# PROBLEM STATEMENT
All lines below starting at the one that holds "Wenn Sie sich" and ending at the one that holds "Site will be" should be printed exactly, ends included. Pictures should not be printed, nor anything else.
* * *
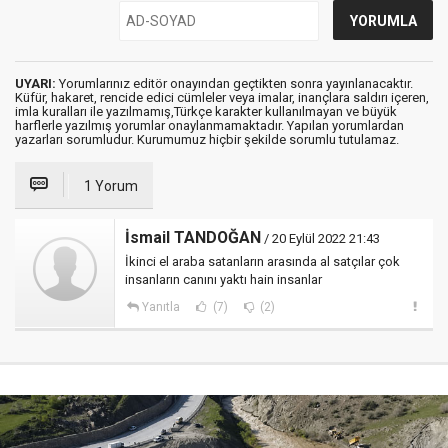
UYARI:
Yorumlarınız editör onayından geçtikten sonra yayınlanacaktır.
Küfür, hakaret, rencide edici cümleler veya imalar, inançlara saldırı içeren,
imla kuralları ile yazılmamış,Türkçe karakter kullanılmayan ve büyük
harflerle yazılmış yorumlar onaylanmamaktadır. Yapılan yorumlardan
yazarları sorumludur. Kurumumuz hiçbir şekilde sorumlu tutulamaz.
1 Yorum
İsmail TANDOĞAN
/ 20 Eylül 2022 21:43
İkinci el araba satanların arasında al satçılar çok
insanların canını yaktı hain insanlar
Yanıtla
(7)
(2)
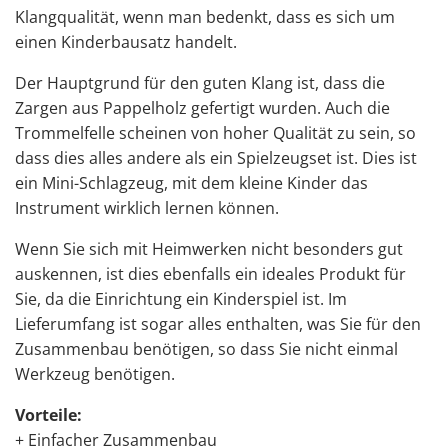
Klangqualität, wenn man bedenkt, dass es sich um
einen Kinderbausatz handelt.
Der Hauptgrund für den guten Klang ist, dass die
Zargen aus Pappelholz gefertigt wurden. Auch die
Trommelfelle scheinen von hoher Qualität zu sein, so
dass dies alles andere als ein Spielzeugset ist. Dies ist
ein Mini-Schlagzeug, mit dem kleine Kinder das
Instrument wirklich lernen können.
Wenn Sie sich mit Heimwerken nicht besonders gut
auskennen, ist dies ebenfalls ein ideales Produkt für
Sie, da die Einrichtung ein Kinderspiel ist. Im
Lieferumfang ist sogar alles enthalten, was Sie für den
Zusammenbau benötigen, so dass Sie nicht einmal
Werkzeug benötigen.
Vorteile:
+ Einfacher Zusammenbau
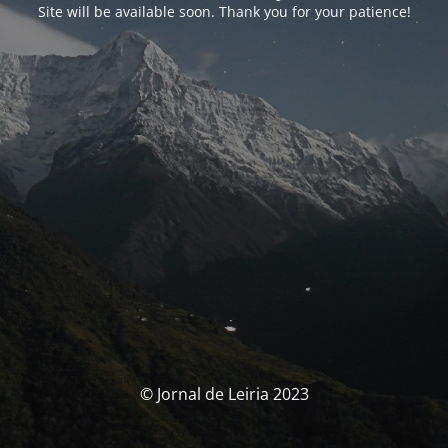
Site will be available soon. Thank you for your patience!
© Jornal de Leiria 2023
* * *
# RESPONSE FOR THIS EXERCISE
Wenn Sie sich mit Heimwerken nicht besonders gut
auskennen, ist dies ebenfalls ein ideales Produkt für
Sie, da die Einrichtung ein Kinderspiel ist. Im
Lieferumfang ist sogar alles enthalten, was Sie für den
Zusammenbau benötigen, so dass Sie nicht einmal
Werkzeug benötigen.
Vorteile:
+ Einfacher Zusammenbau
Site will be available soon. Thank you for your patience!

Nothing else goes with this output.